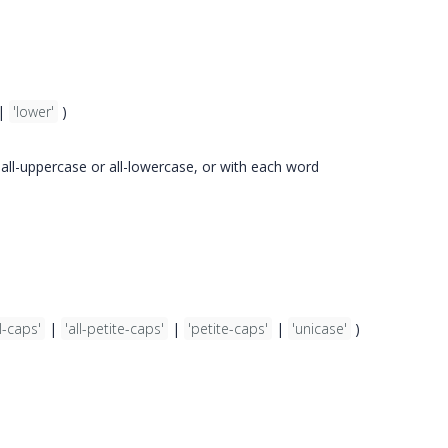
|
'lower'
)
n all-uppercase or all-lowercase, or with each word
l-caps'
|
'all-petite-caps'
|
'petite-caps'
|
'unicase'
)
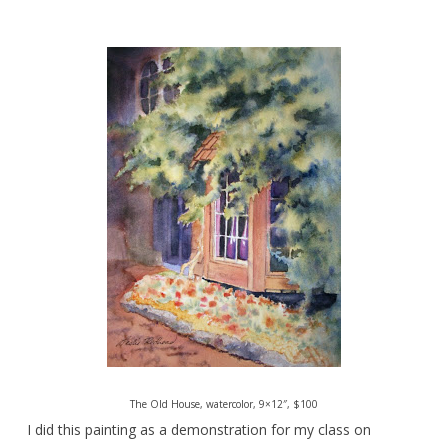
The Old House, watercolor, 9×12″, $100
I did this painting as a demonstration for my class on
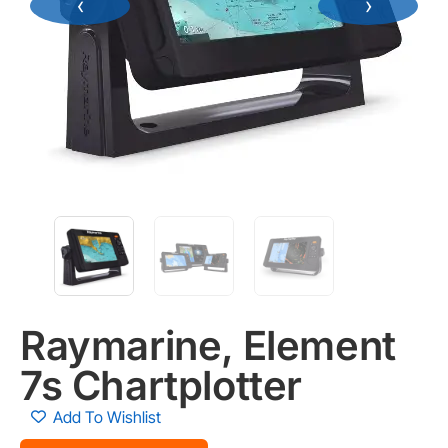
‹
›
Raymarine, Element
7s Chartplotter
Add To Wishlist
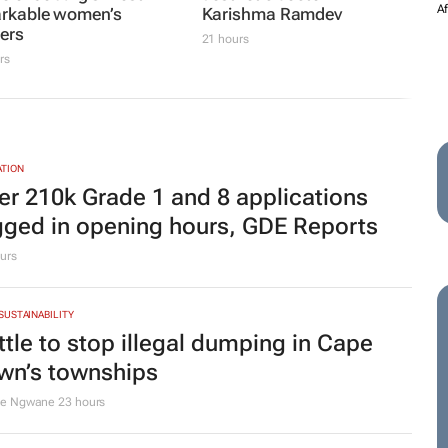
ership
ee Courie
2 days
MORE COMPANY NEWS
SUBMIT
|
2.7FM
UNIVERSITY OF PRETORIA
102.7FM and Hot
LeadUP Podcast returns
 invest in the future
with inspiring new
ne of Joburg’s most
episode featuring
rkable women’s
aesthetic doctor Dr
ters
Karishma Ramdev
rs
21 hours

## Directions
Every line of the listing must be reproduced exactly, though the pictures are to be left out.

## Answer below
|
'lower'
)
n all-uppercase or all-lowercase, or with each word
l-caps'
|
'all-petite-caps'
|
'petite-caps'
|
'unicase'
)
The Old House, watercolor, 9×12″, $100
I did this painting as a demonstration for my class on
‹
›
Raymarine, Element
7s Chartplotter
Add To Wishlist
ership
ee Courie
2 days
MORE COMPANY NEWS
SUBMIT
|
2.7FM
UNIVERSITY OF PRETORIA
102.7FM and Hot
LeadUP Podcast returns
 invest in the future
with inspiring new
ne of Joburg’s most
episode featuring
rkable women’s
aesthetic doctor Dr
ters
Karishma Ramdev
rs
21 hours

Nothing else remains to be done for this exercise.